# INSTRUCTIONS TO FOLLOW
Everything in the listing below must be duplicated exactly.

# DATASET ENTRIES
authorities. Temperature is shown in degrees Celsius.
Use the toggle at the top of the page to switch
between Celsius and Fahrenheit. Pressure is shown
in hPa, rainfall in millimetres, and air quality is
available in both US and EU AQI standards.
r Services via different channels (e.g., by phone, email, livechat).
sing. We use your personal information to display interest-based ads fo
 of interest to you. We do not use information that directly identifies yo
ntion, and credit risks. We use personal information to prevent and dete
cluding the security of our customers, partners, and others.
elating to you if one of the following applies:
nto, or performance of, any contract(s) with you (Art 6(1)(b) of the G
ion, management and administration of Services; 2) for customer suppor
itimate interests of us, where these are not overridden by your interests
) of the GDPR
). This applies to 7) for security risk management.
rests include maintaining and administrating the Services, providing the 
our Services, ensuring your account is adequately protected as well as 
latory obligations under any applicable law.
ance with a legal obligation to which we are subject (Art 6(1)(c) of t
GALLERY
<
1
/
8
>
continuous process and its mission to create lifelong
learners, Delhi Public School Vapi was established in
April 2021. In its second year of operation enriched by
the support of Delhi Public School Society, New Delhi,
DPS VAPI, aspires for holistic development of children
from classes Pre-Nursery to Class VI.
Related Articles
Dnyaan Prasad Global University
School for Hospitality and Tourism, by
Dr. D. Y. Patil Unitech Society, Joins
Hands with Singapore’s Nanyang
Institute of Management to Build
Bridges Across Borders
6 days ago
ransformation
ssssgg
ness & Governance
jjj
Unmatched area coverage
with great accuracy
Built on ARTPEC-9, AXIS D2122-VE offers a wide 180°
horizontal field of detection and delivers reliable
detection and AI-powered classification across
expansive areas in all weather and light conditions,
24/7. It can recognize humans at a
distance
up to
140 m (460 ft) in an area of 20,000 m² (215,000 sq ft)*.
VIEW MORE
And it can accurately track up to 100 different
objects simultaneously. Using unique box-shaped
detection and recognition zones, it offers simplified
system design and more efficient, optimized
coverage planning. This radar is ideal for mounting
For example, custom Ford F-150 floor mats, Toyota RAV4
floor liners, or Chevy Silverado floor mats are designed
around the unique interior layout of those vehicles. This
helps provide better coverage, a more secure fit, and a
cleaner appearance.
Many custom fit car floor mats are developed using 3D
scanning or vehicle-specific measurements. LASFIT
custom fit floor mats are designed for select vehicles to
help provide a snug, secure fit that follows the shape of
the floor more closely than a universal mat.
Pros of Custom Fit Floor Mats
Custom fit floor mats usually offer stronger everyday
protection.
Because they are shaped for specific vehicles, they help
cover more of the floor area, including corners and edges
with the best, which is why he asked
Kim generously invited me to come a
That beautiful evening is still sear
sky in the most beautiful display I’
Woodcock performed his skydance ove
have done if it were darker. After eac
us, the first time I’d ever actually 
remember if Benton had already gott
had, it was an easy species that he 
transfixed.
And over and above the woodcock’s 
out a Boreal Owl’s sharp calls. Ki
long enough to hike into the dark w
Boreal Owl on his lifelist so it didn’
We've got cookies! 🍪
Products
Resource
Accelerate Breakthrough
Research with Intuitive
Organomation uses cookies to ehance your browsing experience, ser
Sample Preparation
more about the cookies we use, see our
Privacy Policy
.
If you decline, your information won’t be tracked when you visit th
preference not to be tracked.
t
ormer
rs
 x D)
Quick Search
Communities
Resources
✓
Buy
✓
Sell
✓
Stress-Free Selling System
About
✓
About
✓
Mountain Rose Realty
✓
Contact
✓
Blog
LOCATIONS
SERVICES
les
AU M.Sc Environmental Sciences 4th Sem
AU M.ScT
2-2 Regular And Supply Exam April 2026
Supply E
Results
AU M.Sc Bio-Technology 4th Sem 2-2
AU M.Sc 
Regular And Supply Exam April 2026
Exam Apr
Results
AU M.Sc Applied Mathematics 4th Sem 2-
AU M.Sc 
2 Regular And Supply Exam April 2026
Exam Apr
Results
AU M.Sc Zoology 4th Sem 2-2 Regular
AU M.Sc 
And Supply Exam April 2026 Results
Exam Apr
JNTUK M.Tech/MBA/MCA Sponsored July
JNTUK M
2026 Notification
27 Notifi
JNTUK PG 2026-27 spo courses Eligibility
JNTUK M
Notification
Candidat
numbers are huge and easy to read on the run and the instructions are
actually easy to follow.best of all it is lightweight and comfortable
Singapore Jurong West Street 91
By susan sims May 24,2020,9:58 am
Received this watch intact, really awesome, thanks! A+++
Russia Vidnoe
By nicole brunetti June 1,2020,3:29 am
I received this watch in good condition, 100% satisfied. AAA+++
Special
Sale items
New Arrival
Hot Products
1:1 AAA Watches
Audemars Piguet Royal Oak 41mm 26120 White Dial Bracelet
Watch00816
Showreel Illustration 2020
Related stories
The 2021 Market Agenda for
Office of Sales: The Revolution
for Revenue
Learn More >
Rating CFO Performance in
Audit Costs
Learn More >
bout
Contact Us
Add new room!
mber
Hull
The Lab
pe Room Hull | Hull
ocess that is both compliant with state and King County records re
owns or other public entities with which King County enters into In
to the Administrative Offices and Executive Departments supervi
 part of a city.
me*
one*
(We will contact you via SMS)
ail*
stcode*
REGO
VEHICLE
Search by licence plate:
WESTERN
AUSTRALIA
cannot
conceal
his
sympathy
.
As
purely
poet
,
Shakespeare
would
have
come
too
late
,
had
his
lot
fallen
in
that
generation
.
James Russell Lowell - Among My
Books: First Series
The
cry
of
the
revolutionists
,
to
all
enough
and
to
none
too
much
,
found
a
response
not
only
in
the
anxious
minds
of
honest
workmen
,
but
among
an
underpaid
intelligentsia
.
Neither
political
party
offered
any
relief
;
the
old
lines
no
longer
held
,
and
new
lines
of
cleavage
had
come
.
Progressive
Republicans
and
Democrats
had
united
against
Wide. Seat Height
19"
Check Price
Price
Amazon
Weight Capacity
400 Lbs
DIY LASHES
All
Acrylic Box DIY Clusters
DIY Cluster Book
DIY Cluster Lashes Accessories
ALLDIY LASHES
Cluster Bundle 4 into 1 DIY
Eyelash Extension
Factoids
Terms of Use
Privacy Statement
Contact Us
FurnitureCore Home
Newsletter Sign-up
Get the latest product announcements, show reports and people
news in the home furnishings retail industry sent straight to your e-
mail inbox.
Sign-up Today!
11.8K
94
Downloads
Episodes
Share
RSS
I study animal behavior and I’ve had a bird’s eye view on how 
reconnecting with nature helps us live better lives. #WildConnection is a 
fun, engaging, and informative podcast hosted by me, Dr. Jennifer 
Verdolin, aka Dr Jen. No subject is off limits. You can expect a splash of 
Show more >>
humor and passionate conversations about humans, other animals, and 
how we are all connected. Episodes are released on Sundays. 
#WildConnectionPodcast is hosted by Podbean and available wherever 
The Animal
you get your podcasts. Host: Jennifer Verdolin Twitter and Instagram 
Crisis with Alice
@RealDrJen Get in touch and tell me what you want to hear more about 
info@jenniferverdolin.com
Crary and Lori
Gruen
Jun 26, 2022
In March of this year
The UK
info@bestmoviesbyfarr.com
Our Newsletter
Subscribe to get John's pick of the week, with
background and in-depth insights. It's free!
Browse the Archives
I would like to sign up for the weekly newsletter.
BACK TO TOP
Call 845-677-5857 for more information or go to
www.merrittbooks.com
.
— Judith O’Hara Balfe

# ANSWER FOR THIS EXERCISE
authorities. Temperature is shown in degrees Celsius.
Use the toggle at the top of the page to switch
between Celsius and Fahrenheit. Pressure is shown
in hPa, rainfall in millimetres, and air quality is
available in both US and EU AQI standards.
r Services via different channels (e.g., by phone, email, livechat).
sing. We use your personal information to display interest-based ads fo
 of interest to you. We do not use information that directly identifies yo
ntion, and credit risks. We use personal information to prevent and dete
cluding the security of our customers, partners, and others.
elating to you if one of the following applies:
nto, or performance of, any contract(s) with you (Art 6(1)(b) of the G
ion, management and administration of Services; 2) for customer suppor
itimate interests of us, where these are not overridden by your interests
) of the GDPR
). This applies to 7) for security risk management.
rests include maintaining and administrating the Services, providing the 
our Services, ensuring your account is adequately protected as well as 
latory obligations under any applicable law.
ance with a legal obligation to which we are subject (Art 6(1)(c) of t
GALLERY
<
1
/
8
>
continuous process and its mission to create lifelong
learners, Delhi Public School Vapi was established in
April 2021. In its second year of operation enriched by
the support of Delhi Public School Society, New Delhi,
DPS VAPI, aspires for holistic development of children
from classes Pre-Nursery to Class VI.
Related Articles
Dnyaan Prasad Global University
School for Hospitality and Tourism, by
Dr. D. Y. Patil Unitech Society, Joins
Hands with Singapore’s Nanyang
Institute of Management to Build
Bridges Across Borders
6 days ago
ransformation
ssssgg
ness & Governance
jjj
Unmatched area coverage
with great accuracy
Built on ARTPEC-9, AXIS D2122-VE offers a wide 180°
horizontal field of detection and delivers reliable
detection and AI-powered classification across
expansive areas in all weather and light conditions,
24/7. It can recognize humans at a
distance
up to
140 m (460 ft) in an area of 20,000 m² (215,000 sq ft)*.
VIEW MORE
And it can accurately track up to 100 different
objects simultaneously. Using unique box-shaped
detection and recognition zones, it offers simplified
system design and more efficient, optimized
coverage planning. This radar is ideal for mounting
For example, custom Ford F-150 floor mats, Toyota RAV4
floor liners, or Chevy Silverado floor mats are designed
around the unique interior layout of those vehicles. This
helps provide better coverage, a more secure fit, and a
cleaner appearance.
Many custom fit car floor mats are developed using 3D
scanning or vehicle-specific measurements. LASFIT
custom fit floor mats are designed for select vehicles to
help provide a snug, secure fit that follows the shape of
the floor more closely than a universal mat.
Pros of Custom Fit Floor Mats
Custom fit floor mats usually offer stronger everyday
protection.
Because they are shaped for specific vehicles, they help
cover more of the floor area, including corners and edges
with the best, which is why he asked
Kim generously invited me to come a
That beautiful evening is still sear
sky in the most beautiful display I’
Woodcock performed his skydance ove
have done if it were darker. After eac
us, the first time I’d ever actually 
remember if Benton had already gott
had, it was an easy species that he 
transfixed.
And over and above the woodcock’s 
out a Boreal Owl’s sharp calls. Ki
long enough to hike into the dark w
Boreal Owl on his lifelist so it didn’
We've got cookies! 🍪
Products
Resource
Accelerate Breakthrough
Research with Intuitive
Organomation uses cookies to ehance your browsing experience, ser
Sample Preparation
more about the cookies we use, see our
Privacy Policy
.
If you decline, your information won’t be tracked when you visit th
preference not to be tracked.
t
ormer
rs
 x D)
Quick Search
Communities
Resources
✓
Buy
✓
Sell
✓
Stress-Free Selling System
About
✓
About
✓
Mountain Rose Realty
✓
Contact
✓
Blog
LOCATIONS
SERVICES
les
AU M.Sc Environmental Sciences 4th Sem
AU M.ScT
2-2 Regular And Supply Exam April 2026
Supply E
Results
AU M.Sc Bio-Technology 4th Sem 2-2
AU M.Sc 
Regular And Supply Exam April 2026
Exam Apr
Results
AU M.Sc Applied Mathematics 4th Sem 2-
AU M.Sc 
2 Regular And Supply Exam April 2026
Exam Apr
Results
AU M.Sc Zoology 4th Sem 2-2 Regular
AU M.Sc 
And Supply Exam April 2026 Results
Exam Apr
JNTUK M.Tech/MBA/MCA Sponsored July
JNTUK M
2026 Notification
27 Notifi
JNTUK PG 2026-27 spo courses Eligibility
JNTUK M
Notification
Candidat
numbers are huge and easy to read on the run and the instructions are
actually easy to follow.best of all it is lightweight and comfortable
Singapore Jurong West Street 91
By susan sims May 24,2020,9:58 am
Received this watch intact, really awesome, thanks! A+++
Russia Vidnoe
By nicole brunetti June 1,2020,3:29 am
I received this watch in good condition, 100% satisfied. AAA+++
Special
Sale items
New Arrival
Hot Products
1:1 AAA Watches
Audemars Piguet Royal Oak 41mm 26120 White Dial Bracelet
Watch00816
Showreel Illustration 2020
Related stories
The 2021 Market Agenda for
Office of Sales: The Revolution
for Revenue
Learn More >
Rating CFO Performance in
Audit Costs
Learn More >
bout
Contact Us
Add new room!
mber
Hull
The Lab
pe Room Hull | Hull
ocess that is both compliant with state and King County records re
owns or other public entities with which King County enters into In
to the Administrative Offices and Executive Departments supervi
 part of a city.
me*
one*
(We will contact you via SMS)
ail*
stcode*
REGO
VEHICLE
Search by licence plate:
WESTERN
AUSTRALIA
cannot
conceal
his
sympathy
.
As
purely
poet
,
Shakespeare
would
have
come
too
late
,
had
his
lot
fallen
in
that
generation
.
James Russell Lowell - Among My
Books: First Series
The
cry
of
the
revolutionists
,
to
all
enough
and
to
none
too
much
,
found
a
response
not
only
in
the
anxious
minds
of
honest
workmen
,
but
among
an
underpaid
intelligentsia
.
Neither
political
party
offered
any
relief
;
the
old
lines
no
longer
held
,
and
new
lines
of
cleavage
had
come
.
Progressive
Republicans
and
Democrats
had
united
against
Wide. Seat Height
19"
Check Price
Price
Amazon
Weight Capacity
400 Lbs
DIY LASHES
All
Acrylic Box DIY Clusters
DIY Cluster Book
DIY Cluster Lashes Accessories
ALLDIY LASHES
Cluster Bundle 4 into 1 DIY
Eyelash Extension
Factoids
Terms of Use
Privacy Statement
Contact Us
FurnitureCore Home
Newsletter Sign-up
Get the latest product announcements, show reports and people
news in the home furnishings retail industry sent straight to your e-
mail inbox.
Sign-up Today!
11.8K
94
Downloads
Episodes
Share
RSS
I study animal behavior and I’ve had a bird’s eye view on how 
reconnecting with nature helps us live better lives. #WildConnection is a 
fun, engaging, and informative podcast hosted by me, Dr. Jennifer 
Verdolin, aka Dr Jen. No subject is off limits. You can expect a splash of 
Show more >>
humor and passionate conversations about humans, other animals, and 
how we are all connected. Episodes are released on Sundays. 
#WildConnectionPodcast is hosted by Podbean and available wherever 
The Animal
you get your podcasts. Host: Jennifer Verdolin Twitter and Instagram 
Crisis with Alice
@RealDrJen Get in touch and tell me what you want to hear more about 
info@jenniferverdolin.com
Crary and Lori
Gruen
Jun 26, 2022
In March of this year
The UK
info@bestmoviesbyfarr.com
Our Newsletter
Subscribe to get John's pick of the week, with
background and in-depth insights. It's free!
Browse the Archives
I would like to sign up for the weekly newsletter.
BACK TO TOP
Call 845-677-5857 for more information or go to
www.merrittbooks.com
.
— Judith O’Hara Balfe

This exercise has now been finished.